Learn the Signs. Generally, symptoms are chest pain or uncomfortable pressure, fullness or squeezing that may last for more than a few minutes or come and go; discomfort or pain in other areas, such as the arms, the neck, jaw, back or stomach; shortness of breath. Especially for women, the classic horrendous pain in the chest symptom may be replaced by weakness in the arms, chronic indigestion and extreme fatigue.
Lobby Politicians. Join the nearly 200,000 You're the Cure advocates across the country that have been calling on their local, state, and federal lawmakers to address the issue of cardiovascular disease. Funding for research, treatment and education is needed on every level from D.C. to your neighborhood.

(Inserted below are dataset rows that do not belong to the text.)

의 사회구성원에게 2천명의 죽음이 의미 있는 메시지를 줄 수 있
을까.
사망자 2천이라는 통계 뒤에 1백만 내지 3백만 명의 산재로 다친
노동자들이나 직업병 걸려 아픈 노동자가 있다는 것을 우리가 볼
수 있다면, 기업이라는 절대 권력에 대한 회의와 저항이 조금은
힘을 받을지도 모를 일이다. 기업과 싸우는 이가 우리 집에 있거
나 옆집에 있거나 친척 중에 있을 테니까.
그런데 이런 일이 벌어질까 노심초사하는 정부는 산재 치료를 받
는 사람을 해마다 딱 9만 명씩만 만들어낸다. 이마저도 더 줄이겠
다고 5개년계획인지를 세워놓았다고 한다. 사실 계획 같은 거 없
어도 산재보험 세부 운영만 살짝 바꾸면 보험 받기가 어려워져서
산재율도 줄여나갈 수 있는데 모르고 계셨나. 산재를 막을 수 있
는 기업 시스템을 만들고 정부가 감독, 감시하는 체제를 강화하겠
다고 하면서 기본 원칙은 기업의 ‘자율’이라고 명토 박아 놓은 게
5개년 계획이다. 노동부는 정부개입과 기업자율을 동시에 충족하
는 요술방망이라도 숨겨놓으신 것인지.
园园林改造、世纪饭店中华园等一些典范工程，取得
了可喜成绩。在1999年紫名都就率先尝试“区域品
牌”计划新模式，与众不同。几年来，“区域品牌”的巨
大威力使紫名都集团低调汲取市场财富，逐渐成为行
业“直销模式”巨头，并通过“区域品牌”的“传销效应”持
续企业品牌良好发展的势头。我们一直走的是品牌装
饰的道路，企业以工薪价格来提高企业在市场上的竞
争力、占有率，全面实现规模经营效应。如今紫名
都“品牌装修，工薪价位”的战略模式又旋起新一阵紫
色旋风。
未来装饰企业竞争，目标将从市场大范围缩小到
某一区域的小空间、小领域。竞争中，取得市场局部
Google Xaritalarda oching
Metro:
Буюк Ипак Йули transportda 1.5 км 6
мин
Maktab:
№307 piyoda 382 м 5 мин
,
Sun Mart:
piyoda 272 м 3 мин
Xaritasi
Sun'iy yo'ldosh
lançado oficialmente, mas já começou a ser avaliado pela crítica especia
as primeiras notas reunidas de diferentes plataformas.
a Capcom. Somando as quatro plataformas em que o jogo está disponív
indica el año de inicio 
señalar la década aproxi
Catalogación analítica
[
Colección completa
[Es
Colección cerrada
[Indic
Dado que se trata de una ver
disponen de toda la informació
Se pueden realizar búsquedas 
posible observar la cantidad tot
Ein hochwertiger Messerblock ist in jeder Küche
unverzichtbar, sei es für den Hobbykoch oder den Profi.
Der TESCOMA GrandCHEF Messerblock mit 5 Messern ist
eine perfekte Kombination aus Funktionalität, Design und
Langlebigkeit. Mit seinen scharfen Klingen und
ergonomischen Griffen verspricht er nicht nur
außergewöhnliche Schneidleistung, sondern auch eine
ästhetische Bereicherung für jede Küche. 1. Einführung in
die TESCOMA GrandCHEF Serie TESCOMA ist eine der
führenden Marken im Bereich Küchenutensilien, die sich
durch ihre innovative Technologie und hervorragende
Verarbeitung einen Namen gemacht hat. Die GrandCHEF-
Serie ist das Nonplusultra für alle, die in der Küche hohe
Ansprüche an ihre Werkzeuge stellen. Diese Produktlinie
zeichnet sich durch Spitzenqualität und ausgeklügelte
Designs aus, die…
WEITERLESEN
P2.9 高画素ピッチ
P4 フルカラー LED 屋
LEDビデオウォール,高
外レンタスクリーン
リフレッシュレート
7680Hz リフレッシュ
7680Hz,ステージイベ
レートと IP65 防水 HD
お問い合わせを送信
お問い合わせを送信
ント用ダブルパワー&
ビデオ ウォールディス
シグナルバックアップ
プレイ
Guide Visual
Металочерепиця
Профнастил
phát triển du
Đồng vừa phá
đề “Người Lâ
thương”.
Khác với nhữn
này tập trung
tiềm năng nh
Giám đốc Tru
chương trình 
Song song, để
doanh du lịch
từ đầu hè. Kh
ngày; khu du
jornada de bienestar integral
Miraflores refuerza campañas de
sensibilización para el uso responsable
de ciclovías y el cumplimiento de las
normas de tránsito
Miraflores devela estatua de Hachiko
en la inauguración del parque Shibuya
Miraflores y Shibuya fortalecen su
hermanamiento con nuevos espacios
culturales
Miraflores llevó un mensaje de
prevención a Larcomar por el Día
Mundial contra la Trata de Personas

Share Your Story. Nothing is more persuasive than a real-life tale. Talking about your experience with heart disease or those of your loved ones or friends may be the spark that another needs to act to save her life.
Volunteer. Make the hearts of your community even stronger by lending a hand at your local heart association office.
Get Social. Facebook, Tweet, MySpace, e-mail or post the facts about cardiovascular disease on your Web site.
Join a Clinical Trial. For decades, heart disease research was conducted only on men. Now, women are receiving the research spotlight but there's one problem - finding volunteers. Got to the National Institute of Health's database of current health trials - clinicaltrails.gov - and participate in a study.
Shop. Oh yeah, you can do this. The American Heart Association's Web store has shirts, hats, women's apparel and accessories plus other heart-healthy products. Plus, the money you spend goes to support life-saving research and awareness programs.